Large-scale Human Genetics Study of Fat Depots Identifies Gene Regions Associated with Depot- and Gender-specific Fat Cell Development
In the largest-scale human genetics study of its kind, researchers have identified seven new gene regions associated with individual variability in body fat traits. In addition, genetic analysis in a mouse model suggests an important physiological role for two of these genes in fat cell development.
Differences in fat tissue (adipose tissue) distribution affect disease risk, including diabetes and heart disease. Mammals store different kinds of adipose tissue in various repositories, or depots, in the body. Subcutaneous adipose tissue (SAT) is found just beneath the skin, while visceral adipose tissue (VAT) surrounds abdominal organs, and pericardial adipose tissue (PAT) surrounds the heart. Research has shown that various traits, such as the volume, density, and relative distribution of adipose tissue have an associated genetic component and are important predictors of disease risk. To gain new insights into the genetic contribution to adipose tissue traits, investigators searched the genomes of 18,332 ethnically diverse men and women to identify small, common variants in their DNA. Then, using non-invasive imaging techniques, they analyzed adipose tissue traits of study participants; each trait was examined in all or a large number (several thousand) of the participants. They found that these traits were associated with common genetic variants in seven gene regions. Of these, three gene regions were associated with SAT and VAT volume, two were associated with PAT volume, one with SAT density, and one with the relative distribution between VAT and SAT depots. In some cases, associations were gender specific. Further evaluation found that genetic variations associated with PAT volume and a higher amount of VAT relative to SAT were also significantly associated with different metabolic conditions, including type 2 diabetes and levels of cholesterol and circulating fat in both men and women.

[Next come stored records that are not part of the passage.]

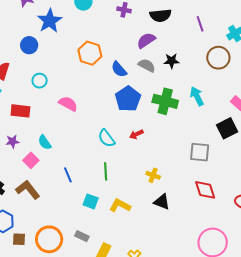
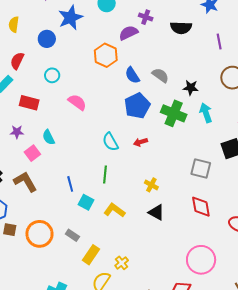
purple semicircle: (146, 40) -> (128, 33), moved
black star: (171, 61) -> (191, 88), moved
blue line: (68, 175) -> (70, 184), moved

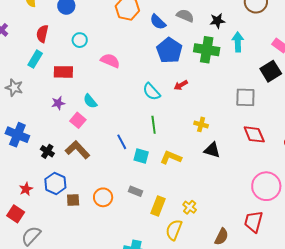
cyan arrow: (206, 113) -> (238, 42), turned 30
orange circle: (39, 234) -> (103, 197), size x0.7

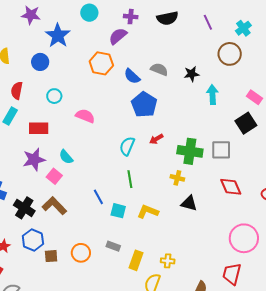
green cross: (207, 50) -> (190, 151), moved
cyan semicircle: (151, 92) -> (127, 146), turned 66
purple star: (58, 103) -> (34, 160), size x1.6
black cross: (47, 151) -> (24, 208), size x1.5
yellow cross: (190, 207) -> (168, 261), turned -32

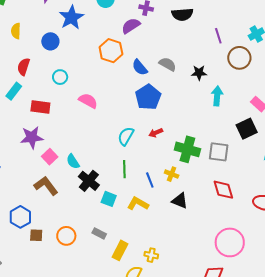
purple line: (208, 22) -> (218, 36), moved
cyan semicircle: (66, 157) -> (73, 162), moved
blue line: (98, 197) -> (150, 180), moved
black cross: (24, 208) -> (89, 181), moved

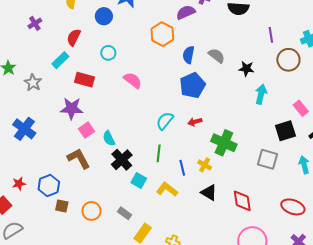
blue semicircle: (140, 67) -> (188, 55), turned 42
gray square: (219, 152) -> (268, 159), moved
red diamond: (223, 190) -> (242, 201), moved

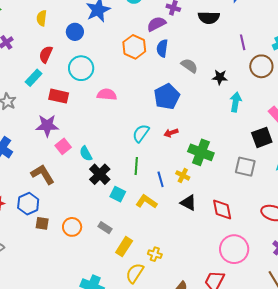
cyan circle: (108, 53) -> (81, 68), size x1.6
blue semicircle: (188, 55) -> (162, 48), moved
pink semicircle: (133, 80) -> (107, 95), turned -30
brown L-shape: (79, 158) -> (43, 174), moved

To examine the functional significance of these findings, they turned to an animal model. They measured activity of four analogous mouse genes in different fat depots in male mice and found variable activity for two genes: the Ube2e2 gene was more highly activated in VAT than in SAT or PAT during fat cell development. The Atxn1 gene was more active in the SAT of mice with diet-induced obesity than in lean mice. These data suggested a potential regulatory role for the genes in adipose tissue development. To explore this possibility, the team isolated early-stage cells from SAT and VAT depots of mice and allowed them to differentiate into (become) fat cells in the laboratory. Both Atxn1 and Ube2e2 showed evidence of dynamic regulation of activity at different timepoints. When they used a molecular technique to silence the activity of either of these genes in the cells, they observed impaired fat cell formation in SAT, whereas only Ube2e2 disruption impaired adipose tissue development in VAT.
Through a combined approach of a large-scale human genetics study coupled with experiments in a mouse model, this research provides new insight into the genetics of body fat distribution and supports physiological roles for specific genes in fat cell development. Future studies are necessary to determine the mechanism by which ATXN1 and UBE2E2 affect adipose tissue formation in humans and if they influence the development of cardiometabolic disease.